The Sixers will be bad in 2013-14. Their pick in that draft will be high, maybe even No. 1. Plus, in that little Holiday deal, New Orleans sent their own 2014 first to Philly, protected only through the first five picks. The Pelicans picked No. 6 this year, just added Holiday and still have more cap space to work with.
In all likelihood, the Sixers will have their own very high pick in addition to a pick that lands anywhere from No. 6 to No. 15 or so. In the best draft in ages. That's a helluva way to reboot a franchise mired in the mid-rung of the East.

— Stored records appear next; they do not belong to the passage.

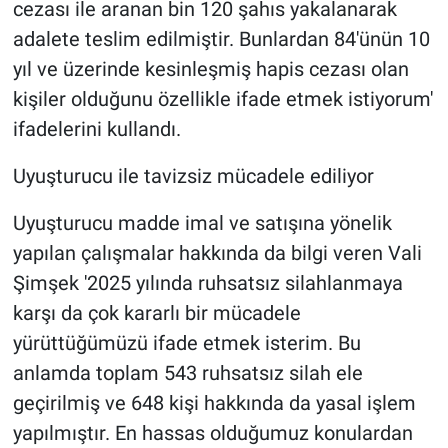
cezası ile aranan bin 120 şahıs yakalanarak
adalete teslim edilmiştir. Bunlardan 84'ünün 10
yıl ve üzerinde kesinleşmiş hapis cezası olan
kişiler olduğunu özellikle ifade etmek istiyorum'
ifadelerini kullandı.
Uyuşturucu ile tavizsiz mücadele ediliyor
Uyuşturucu madde imal ve satışına yönelik
yapılan çalışmalar hakkında da bilgi veren Vali
Şimşek '2025 yılında ruhsatsız silahlanmaya
karşı da çok kararlı bir mücadele
yürüttüğümüzü ifade etmek isterim. Bu
anlamda toplam 543 ruhsatsız silah ele
geçirilmiş ve 648 kişi hakkında da yasal işlem
yapılmıştır. En hassas olduğumuz konulardan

Noel and MCW have a lot of pressure on them as the new stars of the team, but help will be on its way because Hinkie will be on the hot seat to make it all pan out. The general public is already skeptical of him based on his background: he's a numbers guy, which some folks still see as being in opposition to the scout guys (which is inane by the way). Trading a young All-Star is really risky, but when you look at the long play, it's a no-brainer move. A Sixers team that lights this fuse will end up in a potentially much stronger position than one that continues to plug along tinkering with the edges.
The two players whose future I question now are Young and Evan Turner. Thad just turned 25, and is on a reasonable deal. Can Hinkie convince him things will be much better in a couple years if he hangs tight and develops his game? Turner is 24, and eligible for an extension. If he doesn't get it, he'll be a restricted free agent in 2014. What assets can Hinkie pick up for either? Or is it worth seeing how they mesh with MCW and Noel and eventually the two 2014 picks? That's a decision Hinkie will have to make in the coming weeks.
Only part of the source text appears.